= Beginning of Section =

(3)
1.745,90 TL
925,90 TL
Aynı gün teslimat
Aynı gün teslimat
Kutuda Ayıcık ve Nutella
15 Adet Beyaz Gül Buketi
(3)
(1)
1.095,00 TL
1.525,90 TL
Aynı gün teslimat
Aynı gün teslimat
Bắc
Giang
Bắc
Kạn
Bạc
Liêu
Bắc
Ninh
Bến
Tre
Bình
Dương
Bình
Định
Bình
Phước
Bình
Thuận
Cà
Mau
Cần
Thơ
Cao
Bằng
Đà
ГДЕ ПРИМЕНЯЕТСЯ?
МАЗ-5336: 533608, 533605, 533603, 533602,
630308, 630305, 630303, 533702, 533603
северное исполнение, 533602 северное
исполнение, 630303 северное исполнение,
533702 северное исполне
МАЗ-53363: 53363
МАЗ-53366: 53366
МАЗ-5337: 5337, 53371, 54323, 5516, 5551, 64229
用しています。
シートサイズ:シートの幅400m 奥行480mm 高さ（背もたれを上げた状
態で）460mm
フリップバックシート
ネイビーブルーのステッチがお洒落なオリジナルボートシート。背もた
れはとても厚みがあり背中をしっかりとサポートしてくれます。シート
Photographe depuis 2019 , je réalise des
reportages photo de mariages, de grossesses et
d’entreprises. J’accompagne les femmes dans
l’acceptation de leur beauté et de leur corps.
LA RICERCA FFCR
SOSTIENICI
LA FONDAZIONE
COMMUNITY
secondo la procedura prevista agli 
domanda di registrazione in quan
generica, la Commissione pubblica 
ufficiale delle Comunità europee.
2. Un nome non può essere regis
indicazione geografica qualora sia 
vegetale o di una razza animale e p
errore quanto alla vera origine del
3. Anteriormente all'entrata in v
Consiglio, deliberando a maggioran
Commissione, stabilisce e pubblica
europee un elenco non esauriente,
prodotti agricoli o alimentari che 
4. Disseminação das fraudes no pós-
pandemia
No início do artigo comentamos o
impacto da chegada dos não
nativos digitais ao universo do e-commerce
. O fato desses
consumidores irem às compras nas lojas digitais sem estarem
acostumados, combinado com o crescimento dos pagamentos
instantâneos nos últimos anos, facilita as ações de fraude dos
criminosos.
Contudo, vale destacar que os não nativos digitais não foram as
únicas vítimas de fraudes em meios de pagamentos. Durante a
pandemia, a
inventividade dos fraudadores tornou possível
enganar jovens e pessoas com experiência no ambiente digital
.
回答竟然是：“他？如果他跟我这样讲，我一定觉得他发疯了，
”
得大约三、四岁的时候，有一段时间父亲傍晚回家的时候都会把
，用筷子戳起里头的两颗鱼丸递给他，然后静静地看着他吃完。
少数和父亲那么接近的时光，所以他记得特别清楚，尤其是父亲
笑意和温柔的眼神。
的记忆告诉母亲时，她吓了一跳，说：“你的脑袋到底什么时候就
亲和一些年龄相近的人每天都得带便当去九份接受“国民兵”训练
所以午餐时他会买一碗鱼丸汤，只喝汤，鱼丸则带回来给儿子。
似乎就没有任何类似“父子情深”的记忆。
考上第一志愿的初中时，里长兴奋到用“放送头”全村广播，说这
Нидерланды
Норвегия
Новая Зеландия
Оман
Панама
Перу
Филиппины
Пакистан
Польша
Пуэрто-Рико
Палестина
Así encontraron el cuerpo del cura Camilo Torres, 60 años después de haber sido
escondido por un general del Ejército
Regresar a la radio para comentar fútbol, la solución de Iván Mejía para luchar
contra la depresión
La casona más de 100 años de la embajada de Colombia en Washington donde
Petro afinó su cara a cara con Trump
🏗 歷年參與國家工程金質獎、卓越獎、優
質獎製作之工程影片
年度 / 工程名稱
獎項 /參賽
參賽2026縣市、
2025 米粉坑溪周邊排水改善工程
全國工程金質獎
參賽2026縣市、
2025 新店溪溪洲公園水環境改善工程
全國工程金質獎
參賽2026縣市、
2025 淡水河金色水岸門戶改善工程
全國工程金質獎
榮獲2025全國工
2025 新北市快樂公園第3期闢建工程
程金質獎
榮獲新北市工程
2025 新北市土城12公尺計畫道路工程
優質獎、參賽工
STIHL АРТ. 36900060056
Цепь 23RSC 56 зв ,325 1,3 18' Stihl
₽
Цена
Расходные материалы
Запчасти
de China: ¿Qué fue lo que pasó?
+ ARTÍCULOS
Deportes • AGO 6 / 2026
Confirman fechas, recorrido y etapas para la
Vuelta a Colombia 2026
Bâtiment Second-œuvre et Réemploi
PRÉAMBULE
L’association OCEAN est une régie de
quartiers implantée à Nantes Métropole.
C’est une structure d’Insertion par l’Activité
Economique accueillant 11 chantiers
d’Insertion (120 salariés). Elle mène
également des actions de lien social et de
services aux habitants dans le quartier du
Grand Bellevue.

= End of Section =

> [DIRECTIONS]:
Above are records; count the lines among them that include the word "Colombia", and give only the number.

> [EXERCISE OUTPUT]:
2